4. Benchmarking Database Cloud Services

In addition to the TPC-H workload for Oracle, PostgreSQL and MySQL there are also a set of Cloud Analytic Queries made publicly available by Oracle for comparison of Cloud Analytic services. These queries run against a TPC-H schema and are included with HammerDB for running against Oracle, Amazon Aurora and Amazon Redshift with Amazon Aurora and Redshift being based upon and compatible with MySQL and PostgreSQL respectively. Note however that in similarity to MySQL Amazon does not have the features to support analytics such as parallel query or a column store option and therefore running the analytic tests against Aurora although possible is not likely to generate the best results. Amazon Redshift however is a column oriented database based on PostgreSQL and suitable for running analytic workloads.

For the Cloud Analytic workload the database is created and loaded according to the TPC-H specification – HammerDB by default can create and load schemas of scale factor 1, 10, 30, 100, 300 and 1000 which corresponds to 1GB, 10GB, 30GB, 100GB, 300GB and 1TB respectively. HammerDB will create the schema and load the data. The time this takes is dependent on multiple factors – in particular storage performance is a key factor for inserting a large number of rows into the database as each insert requires redo logging and there is the potential for contention as the number of virtual users increases all inserting rows into the same table at the same time. For this reason especially as the Oracle specification requires a schema size of 10TB, it is recommended to create the schema with HammerDB using the Generating and Bulk Loading Data feature and this guide details how to do this for both Oracle and Redshift and this is particularly recommended when uploading data to the cloud.

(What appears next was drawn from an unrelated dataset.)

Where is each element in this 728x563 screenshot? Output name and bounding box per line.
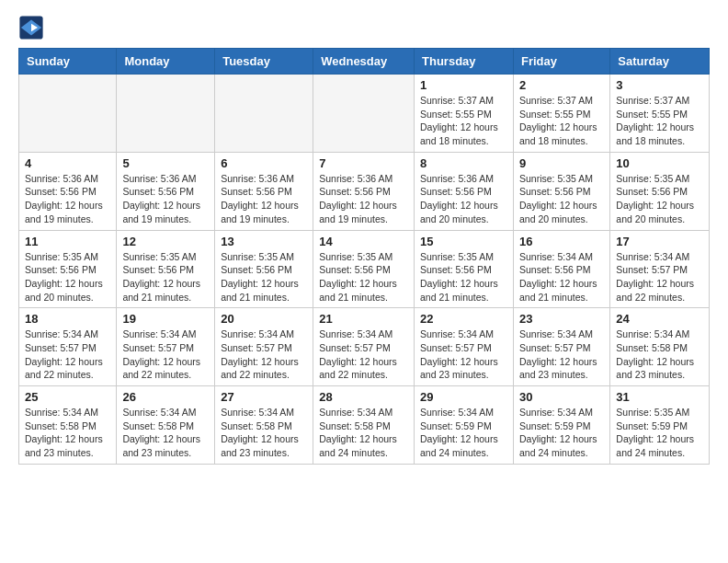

You are permitted to run both the in-built TPC-H query workload and the Oracle provided query set against any size schema however the Oracle workload provides 13 new analytic queries – that is run in sequence as per the original power test of TPC-H. This new query set compatible with Oracle, Redshift/PostgreSQL and MySQL/Aurora is enabled under the TPC-H Driver Script Options dialog by selecting the Cloud Analytic Queries checkbox. This query set reports the geometric mean of the completed queries that returns rows for circumstances where the query set is run on a scale factor size of less than 10TB. Given the similarity of the Oracle implementation to the existing TPC-H workload the following example illustrates running the workload against Amazon Redshift.

4.1. Redshift Cloud Analytic Workload

Ensure that your Redshift cluster is active and note your Endpoint name given above the cluster properties.

Figure 10.7. Redshift console

Redshift console

Also ensure that access is enabled to the cluster both by defining a user and a security group and allowing access through your firewall.

Figure 10.8. Create Security Group

Create Security Group

Create the TPC-H schema within Redshift using the HammerDB Generating and Bulk Loading Data feature. Under PostgreSQL TPC-H Driver Options use the Redshift Endpoint as your PostgreSQL host and 5439 as your port. Set the user and password to the credentials you have set under the Amazon AWS console. To run the Cloud Analytic Workload with HammerDB refer to the following Chapter on How to run an Analytic Workload and select the Cloud Analytic Queries and Redshift Compatible Checkbox with the reported metric being the geometric mean of the query times that complete for the one Virtual User used. Note that when running the queries against data sets smaller than the specified 10TB this may result in some queries not returning rows, therefore for your calculations HammerDB calculates the geometric mean only of queries that returned rows.